Ian Paterson Inquiry Update: A step in the right direction but much left to do to protect private healthcare patients
I work in clinical negligence. What this means is that when patients instruct me, I investigate the treatment that doctors have provided, and where that treatment is found to be negligent and the patient was harmed as a result, I help to secure compensation in order to meet the patient's future needs including care, rehabilitation and therapies.
Doing this kind of work provides me a unique insight into the scale of the challenges faced by the medical profession.
Challenges within the private healthcare sector
One of the challenges that I consider healthcare providers working in the private sector (so that is the doctors operating in your local Spire, Circle, Bupa etc) face is ensuring that the level of insurance or indemnity cover that they have in place is sufficient should things go wrong and a claim is made against them. If they get this wrong, then the consequences are serious. In the face of a successful claim being made against them, and without sufficient insurance or indemnity cover, they could face having to meet the claim with their personal funds. In the worst case, this could lead to bankruptcy.
It also leaves patients who may have been seriously injured, with no private funds to pay for their own carers, therapies, rehabilitation. If the patient is left unable to work because of their injury, it can leave them without funds to pay for even the basics of the life they once had, for example, their mortgage.
So, getting the right level of insurance or indemnity right is essential for both doctor and patient.
General Medical Council requirements
When doctors are working in the private sector, they must comply with the rules set out by their regulatory body, the General Medical Council (the ‘GMC’),
The GMC states that all doctors must have ‘adequate and appropriate insurance.’ This is not defined by level or scope, so there is no specific amount required to ensure minimum coverage. The GMC also states ‘the cover you need is very much dependent on your circumstances and must be in place by the time you begin to practise’. What this means in reality is that doctors can take different views on the level and scope of insurance needed.
You will likely have seen this mentioned in the press when a large number of patients brought cases against Ian Paterson, the disgraced breast surgeon. Many of his former private patients struggled to recover compensation because Paterson did not have adequate indemnity or insurance in place. Sadly, I have seen it in many other cases; those cases that do not hit the mainstream media but where the effect of the doctors lack of indemnity or insurance is just as great as what it was in the Paterson cases.
Ian Paterson independent inquiry
Four years ago, an independent inquiry into the issues raised by the Paterson cases published a report in which it considered the problems with the current state of the indemnity arrangements for healthcare providers. It noted that the Medical Defence Organisations (which are the main providers of indemnity to doctors) were not subject to financial conduct regulation and the indemnity cover they provide is discretionary. It recommended that the Government should, as a matter of urgency, reform the current regulation of indemnity products for healthcare professionals in light of the serious shortcomings identified by the inquiry, and introduce a nationwide safety net to ensure patients are not disadvantaged.

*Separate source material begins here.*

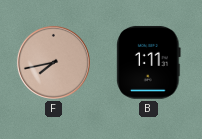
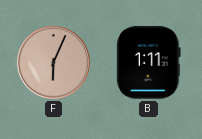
F: 7:43 -> 6:04
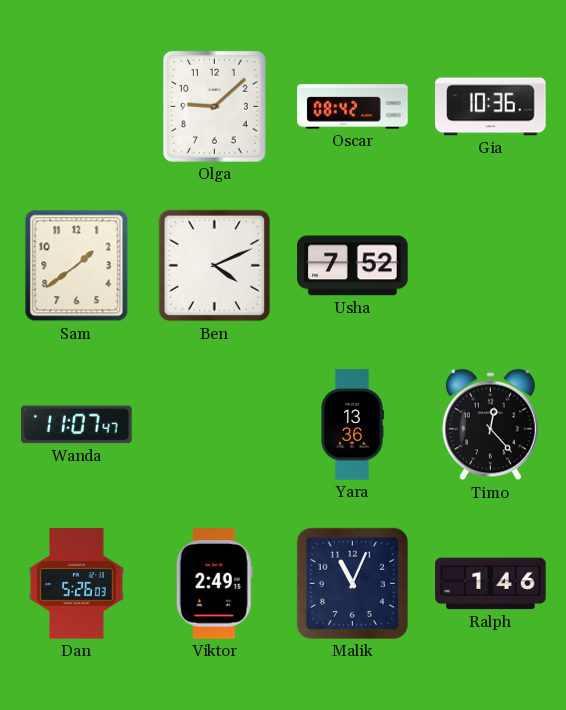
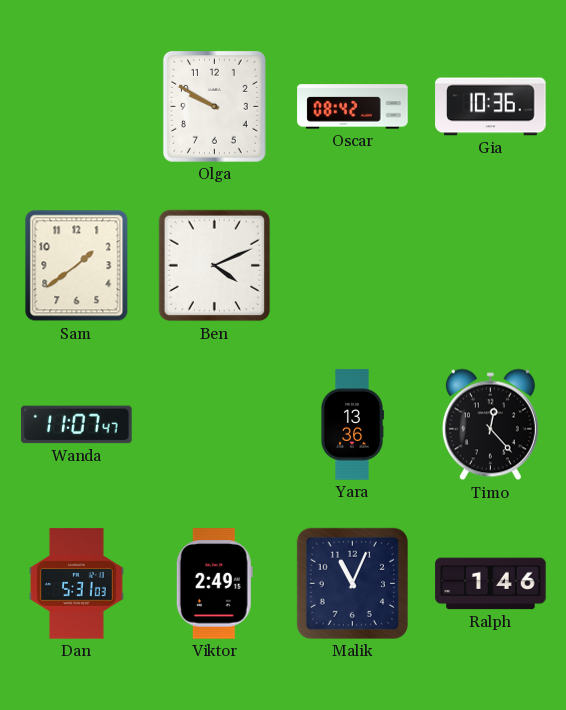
Olga: 9:08 -> 9:50
Usha: 7:52 -> none
Dan: 5:26 -> 5:31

Clinical Indemnities Reform statement
Last month, Maria Caulfield, the Parliamentary Under Secretary of State (Minister for mental Health and Women’s Health Strategy) published a Written Ministerial Statement providing an update on what steps the Department of Health and Social Care are taking to respond to the Paterson inquiry’s findings.
There are some interesting points that come out in the report which surveyed more than 1,200 healthcare providers working in private practice, not least that more than one in 10 of the healthcare providers who had a claim made against them experienced difficulties with determining who's responsible for covering the costs of those claims, and one in 20 had a provider refuse to cover the claim. It also confirms that some who had their claims rejected, had not been given a reason why they were left facing a claim against them with no insurance to cover their own costs or those of the other party should it be needed.
So, how does the Department of Health and Social Care intend to address these? The update merely confirms that the Medical Defence Organisations have proposed to implement a sector-led Code of Practice by the end of 2024 and that its aim ‘is to provide greater transparency around this system of discretionary indemnity.’
Does it go far enough?
Whilst there is no doubt that greater transparency is a positive step forward, simply providing greater transparency around a system that has already been identified as needing reform is not enough – the system itself needs actual reform. Reform should ensure patient safety so that when patients are injured as a result of negligent treatment delivered in the private sector, the patient knows that the healthcare provider has an appropriate level of indemnity or insurance to meet those claims.
This is a step in the right direction but there is much left to do.